[motivation]
Probability theory, as studied in a first course, is largely a theory of independence. We toss a coin repeatedly, roll dice in sequence, draw from an urn with replacement — in each case, the outcome of one trial tells us nothing about the next. This independence assumption is mathematically convenient and allows us to prove powerful results: the law of large numbers, the central limit theorem, and so on. But it is also, frankly, an idealization.
In the real world, consecutive observations are almost never independent. The weather tomorrow is not independent of the weather today. The queue length at a service counter at 3pm is not independent of the queue length at 2pm. The price of a stock next week is not independent of its price this week. If we wish to model such phenomena mathematically, we need a theory of *dependent* random variables.
The difficulty is that "dependence" is an enormously broad concept. Given two random variables $X$ and $Y$, knowing that they are dependent tells us very little about their joint structure. Their relationship could be simple or extraordinarily complex, monotone or oscillatory, local or non-local. Without further assumptions, very little can be said in general, and essentially no theory can be built.
This parallels the situation in analysis. Given a function $f: \mathbb{R} \to \mathbb{R}$, knowing merely that $f$ exists tells us nothing useful. But if we assume $f$ is continuous, or differentiable, or convex, a rich theory opens up. The structural assumption is what makes the mathematics tractable.
The course takes the following approach: restrict attention to a particularly tractable — yet still general enough to be interesting — form of dependence. We study sequences of random variables $(X_0, X_1, X_2, \ldots)$ in which the conditional distribution of the next state $X_{n+1}$, given the entire history $X_0, X_1, \ldots, X_n$, depends only on the current state $X_n$. In symbols:
\begin{align*}
\mathbb{P}(X_{n+1} = j \mid X_0 = i_0, \ldots, X_{n-1} = i_{n-1}, X_n = i) = \mathbb{P}(X_{n+1} = j \mid X_n = i).
\end{align*}
This is the *Markov property*, and a sequence satisfying it is called a *Markov chain*. The intuition is vivid: the future of the process is determined entirely by its present state. The past — however the chain arrived at its current position — is irrelevant once the current state is known. This is sometimes called the "memorylessness" of the process, though the more precise term is the Markov property.
The Markov property is a structural constraint, and structural constraints enable proofs. As we will see throughout this course, just this single assumption — that the future depends only on the present — is enough to derive a rich and complete theory:
- We can compute the probability of reaching any state from any other state.
- We can determine which states a chain will eventually return to, and with what probability.
- We can identify when a chain settles into a long-run equilibrium distribution, independent of where it started.
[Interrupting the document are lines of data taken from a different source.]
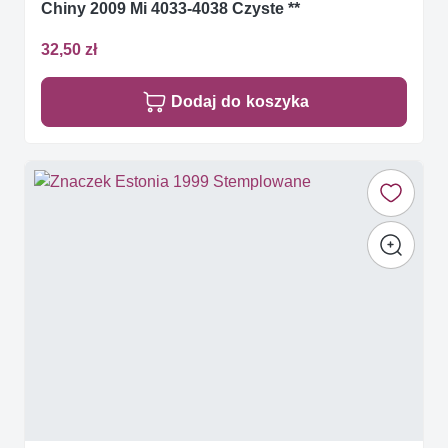
Chiny 2009 Mi 4033-4038 Czyste **
32,50 zł
Dodaj do koszyka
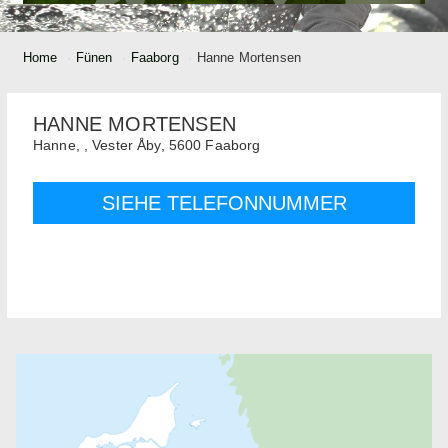
Home
Fünen
Faaborg
Hanne Mortensen
HANNE MORTENSEN
Hanne,
, Vester Åby,
5600
Faaborg
SIEHE TELEFONNUMMER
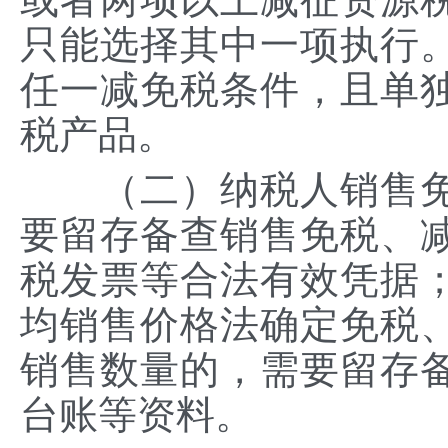
只能选择其中一项执行
任一减免税条件，且单
税产品。
（二）纳税人销售免
要留存备查销售免税、
税发票等合法有效凭据
均销售价格法确定免税
销售数量的，需要留存
台账等资料。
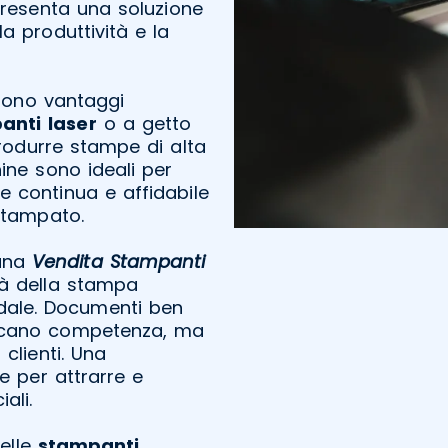
resenta una soluzione
a produttività e la
frono vantaggi
anti
laser
o a getto
produrre stampe di alta
ine sono ideali per
 continua e affidabile
 stampato.
 una
Vendita Stampanti
ità della stampa
ndale. Documenti ben
nicano competenza, ma
clienti. Una
 per attrarre e
ali.
delle
stampanti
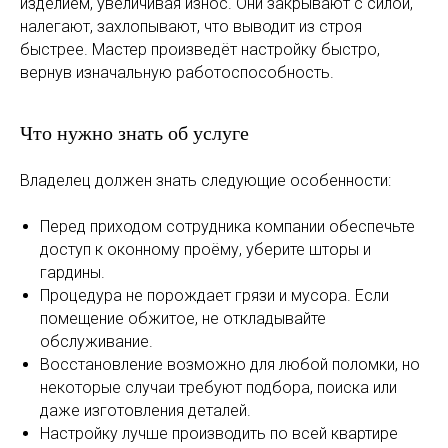
изделием, увеличивая износ. Они закрывают с силой,
налегают, захлопывают, что выводит из строя
быстрее. Мастер произведёт настройку быстро,
вернув изначальную работоспособность.
Что нужно знать об услуге
Владелец должен знать следующие особенности:
Перед приходом сотрудника компании обеспечьте
доступ к оконному проёму, уберите шторы и
гардины.
Процедура не порождает грязи и мусора. Если
помещение обжитое, не откладывайте
обслуживание.
Восстановление возможно для любой поломки, но
некоторые случаи требуют подбора, поиска или
даже изготовления деталей.
Настройку лучше производить по всей квартире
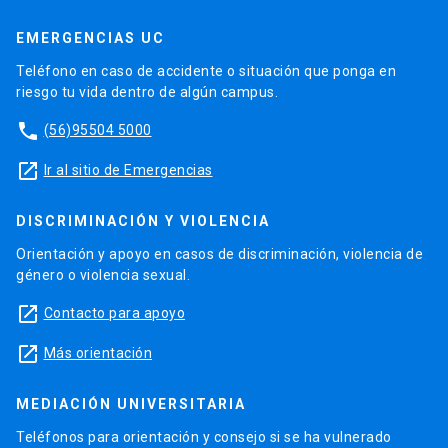
EMERGENCIAS UC
Teléfono en caso de accidente o situación que ponga en
riesgo tu vida dentro de algún campus.
phone
(56)95504 5000
launch
Ir al sitio de Emergencias
DISCRIMINACIÓN Y VIOLENCIA
Orientación y apoyo en casos de discriminación, violencia de
género o violencia sexual.
launch
Contacto para apoyo
launch
Más orientación
MEDIACIÓN UNIVERSITARIA
Teléfonos para orientación y consejo si se ha vulnerado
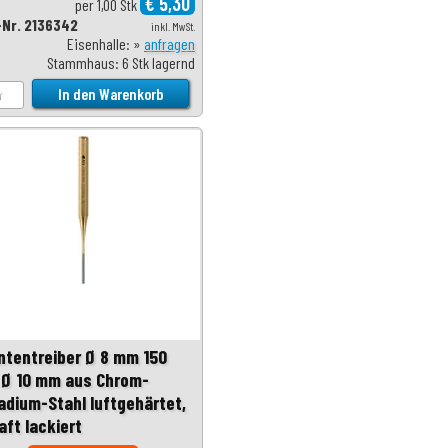
€ 5,30
per 1,00 Stk
-Nr. 2136342
inkl. MwSt.
Eisenhalle: »
anfragen
Stammhaus: 6 Stk lagernd
intentreiber Ø 8 mm 150
Ø 10 mm aus Chrom-
adium-Stahl luftgehärtet,
aft lackiert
- We can reverse time and ask whether the chain looks statistically the same run backwards.
None of these would be tractable for general dependent sequences. The Markov property is precisely the right level of constraint: strong enough to admit a complete theory, weak enough to model a vast range of real phenomena.
Before the formal definitions begin, it is worth noting that Markov chains are not exotic objects. A simple random walk on $\mathbb{Z}$ — where at each step the walker moves right or left with equal probability, independently of everything except the current position — is a Markov chain. The branching process — where each individual independently produces a random number of offspring — is a Markov chain (with the current population size as the state). Coin-tossing and die-rolling are degenerate Markov chains where the transition probabilities do not depend on the current state at all (since consecutive outcomes are independent).
What this course provides is the general framework that encompasses all these examples, and the tools to analyse them systematically.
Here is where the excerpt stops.